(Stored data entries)
* * * * * * *

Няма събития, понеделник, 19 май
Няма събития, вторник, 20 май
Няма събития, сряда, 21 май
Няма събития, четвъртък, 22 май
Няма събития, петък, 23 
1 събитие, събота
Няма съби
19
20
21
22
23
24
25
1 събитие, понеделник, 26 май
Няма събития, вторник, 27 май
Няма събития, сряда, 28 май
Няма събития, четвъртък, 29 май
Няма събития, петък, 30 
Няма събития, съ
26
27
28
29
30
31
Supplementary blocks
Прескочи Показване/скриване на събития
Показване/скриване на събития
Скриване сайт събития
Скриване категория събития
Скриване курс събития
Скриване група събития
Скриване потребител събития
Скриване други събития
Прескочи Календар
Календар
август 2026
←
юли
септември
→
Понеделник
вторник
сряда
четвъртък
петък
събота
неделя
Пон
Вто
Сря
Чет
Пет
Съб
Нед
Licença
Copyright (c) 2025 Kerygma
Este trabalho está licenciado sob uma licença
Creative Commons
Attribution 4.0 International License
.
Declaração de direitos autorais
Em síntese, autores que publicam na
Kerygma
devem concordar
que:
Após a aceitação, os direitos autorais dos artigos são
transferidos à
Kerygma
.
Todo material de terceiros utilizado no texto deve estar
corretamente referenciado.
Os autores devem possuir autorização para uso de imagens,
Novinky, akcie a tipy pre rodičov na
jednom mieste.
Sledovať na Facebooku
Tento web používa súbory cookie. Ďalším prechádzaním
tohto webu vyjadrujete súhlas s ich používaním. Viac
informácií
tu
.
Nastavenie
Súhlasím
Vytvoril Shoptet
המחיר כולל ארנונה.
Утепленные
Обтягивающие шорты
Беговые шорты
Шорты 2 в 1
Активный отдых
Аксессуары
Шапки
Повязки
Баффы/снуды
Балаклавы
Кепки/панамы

* * * * * * *

Every record, word for word, must be returned.

WRITTEN SOLUTION
Няма събития, понеделник, 19 май
Няма събития, вторник, 20 май
Няма събития, сряда, 21 май
Няма събития, четвъртък, 22 май
Няма събития, петък, 23 
1 събитие, събота
Няма съби
19
20
21
22
23
24
25
1 събитие, понеделник, 26 май
Няма събития, вторник, 27 май
Няма събития, сряда, 28 май
Няма събития, четвъртък, 29 май
Няма събития, петък, 30 
Няма събития, съ
26
27
28
29
30
31
Supplementary blocks
Прескочи Показване/скриване на събития
Показване/скриване на събития
Скриване сайт събития
Скриване категория събития
Скриване курс събития
Скриване група събития
Скриване потребител събития
Скриване други събития
Прескочи Календар
Календар
август 2026
←
юли
септември
→
Понеделник
вторник
сряда
четвъртък
петък
събота
неделя
Пон
Вто
Сря
Чет
Пет
Съб
Нед
Licença
Copyright (c) 2025 Kerygma
Este trabalho está licenciado sob uma licença
Creative Commons
Attribution 4.0 International License
.
Declaração de direitos autorais
Em síntese, autores que publicam na
Kerygma
devem concordar
que:
Após a aceitação, os direitos autorais dos artigos são
transferidos à
Kerygma
.
Todo material de terceiros utilizado no texto deve estar
corretamente referenciado.
Os autores devem possuir autorização para uso de imagens,
Novinky, akcie a tipy pre rodičov na
jednom mieste.
Sledovať na Facebooku
Tento web používa súbory cookie. Ďalším prechádzaním
tohto webu vyjadrujete súhlas s ich používaním. Viac
informácií
tu
.
Nastavenie
Súhlasím
Vytvoril Shoptet
המחיר כולל ארנונה.
Утепленные
Обтягивающие шорты
Беговые шорты
Шорты 2 в 1
Активный отдых
Аксессуары
Шапки
Повязки
Баффы/снуды
Балаклавы
Кепки/панамы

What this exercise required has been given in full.